The physical examination between attacks may be normal, although a sausage-shaped mass may be palpated in the right upper quadrant. Occult blood is found in 70% of stools and gross blood in about 50%, although it rarely resembles the classic “currant” jelly.16,17
A history consistent with the intermittent symptoms of intussusception should prompt further evaluation or observation even if the patient is asymptomatic at the time.
US should be the first study when the diagnosis is ambiguous. In research settings, the accuracy of US for intussusception is nearly 100% (Figure 130-2).
Children with a high suspicion of intussusception should undergo immediate air-contrast enema, which is both diagnostic and therapeutic.17 Prepare the child for reduction with boluses of normal saline, as volume loss due to intestinal edema, decreased intake, and vomiting is a common comorbidity. A surgeon should be notified prior to air-contrast enema in case the reduction is unsuccessful or perforation occurs. Children with peritonitis, with free air on plain radiographs, or who are in shock should not undergo air-contrast enema and require emergent surgical reduction.

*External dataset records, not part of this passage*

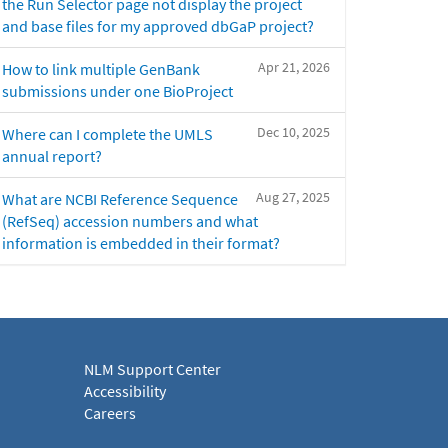
the Run Selector page not display the project
and base files for my approved dbGaP project?
Apr 21, 2026
How to link multiple GenBank
submissions under one BioProject
Dec 10, 2025
Where can I complete the UMLS
annual report?
Aug 27, 2025
What are NCBI Reference Sequence
(RefSeq) accession numbers and what
information is embedded in their format?
NLM Support Center
Accessibility
Careers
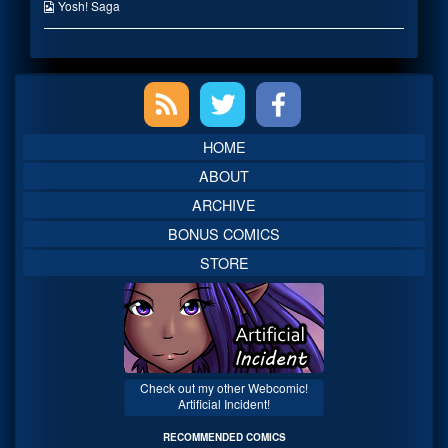
on
the
Webcomic
Yosh! Saga
author
Collections
of
Easily
Dealt
Primary
With,
Sidebar
HOME
ABOUT
ARCHIVE
BONUS COMICS
STORE
Check out my other Webcomic!
Artificial Incident!
RECOMMENDED COMICS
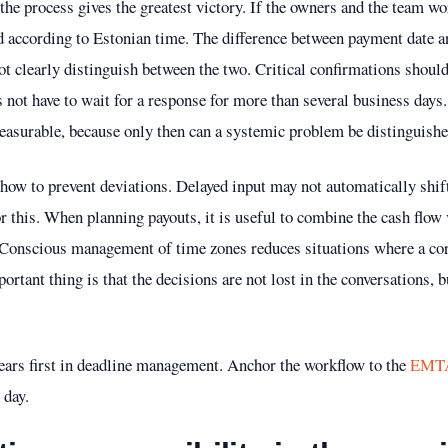
 the process gives the greatest victory. If the owners and the team wo
d according to Estonian time. The difference between payment date a
ot clearly distinguish between the two. Critical confirmations should 
 not have to wait for a response for more than several business days. 
easurable, because only then can a systemic problem be distinguishe
 how to prevent deviations. Delayed input may not automatically shift
r this. When planning payouts, it is useful to combine the cash flow
 Conscious management of time zones reduces situations where a corre
rtant thing is that the decisions are not lost in the conversations, b
ears first in deadline management. Anchor the workflow to the
EMTA 
 day.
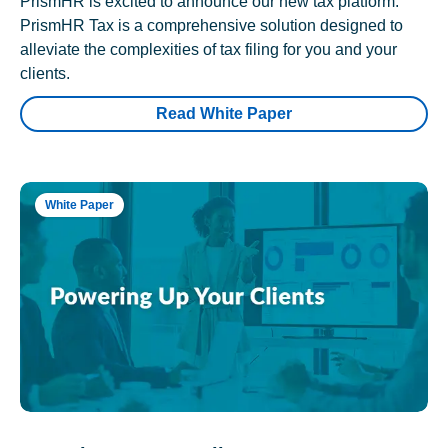
PrismHR is excited to announce our new tax platform.
PrismHR Tax is a comprehensive solution designed to
alleviate the complexities of tax filing for you and your
clients.
Read White Paper
White Paper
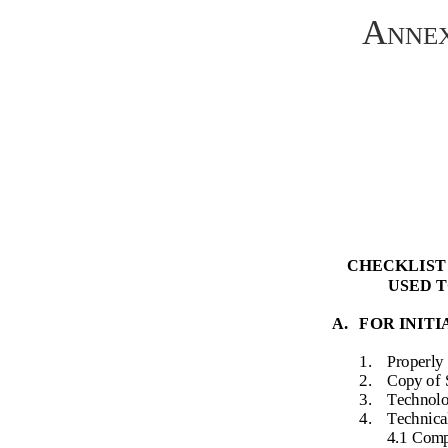
Annex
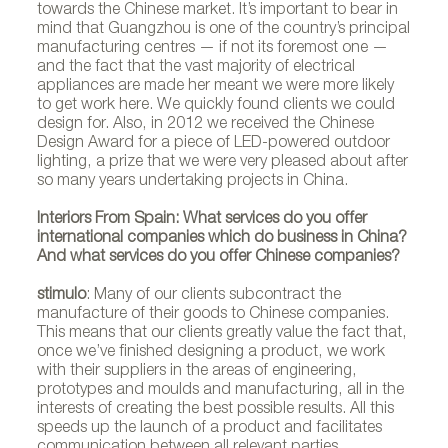
towards the Chinese market. It’s important to bear in
mind that Guangzhou is one of the country’s principal
manufacturing centres — if not its foremost one —
and the fact that the vast majority of electrical
appliances are made her meant we were more likely
to get work here. We quickly found clients we could
design for. Also, in 2012 we received the Chinese
Design Award for a piece of LED-powered outdoor
lighting, a prize that we were very pleased about after
so many years undertaking projects in China.
Interiors From Spain: What services do you offer
international companies which do business in China?
And what services do you offer Chinese companies?
stimulo
: Many of our clients subcontract the
manufacture of their goods to Chinese companies.
This means that our clients greatly value the fact that,
once we’ve finished designing a product, we work
with their suppliers in the areas of engineering,
prototypes and moulds and manufacturing, all in the
interests of creating the best possible results. All this
speeds up the launch of a product and facilitates
communication between all relevant parties.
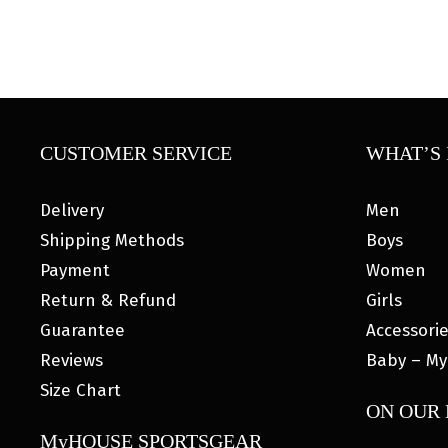
CUSTOMER SERVICE
WHAT’S 
Delivery
Men
Shipping Methods
Boys
Payment
Women
Return & Refund
Girls
Guarantee
Accessori
Reviews
Baby – My
Size Chart
ON OUR
MyHOUSE SPORTSGEAR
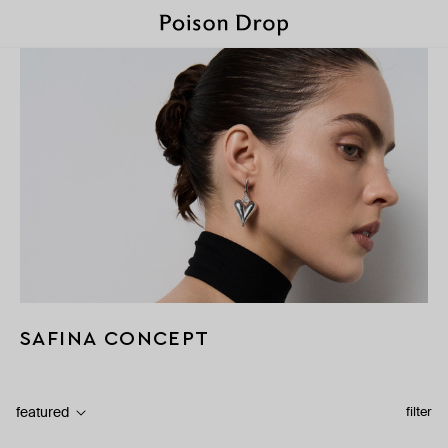
SAFINA CONCEPT
featured
filter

Plain abdominal radiographs are not highly useful unless needed to rule out perforation, but they may show a mass or paucity of bowel gas in the right abdomen, a “crescent sign” where the curved edge of one segment of bowel visibly protrudes into another, or an obstructive pattern (Figure 130-3).16
Children have traditionally been admitted after enema reduction because of a 10% recurrence rate, usually within the first 24 to 48 hours.17 However, discharge after a few hours of observation to exclude complications may be appropriate in children with a normal WBC count, who can tolerate oral intake, and who can easily return should they have a recurrence.18 A recurrence should prompt a second enema reduction. Further recurrences may require surgery.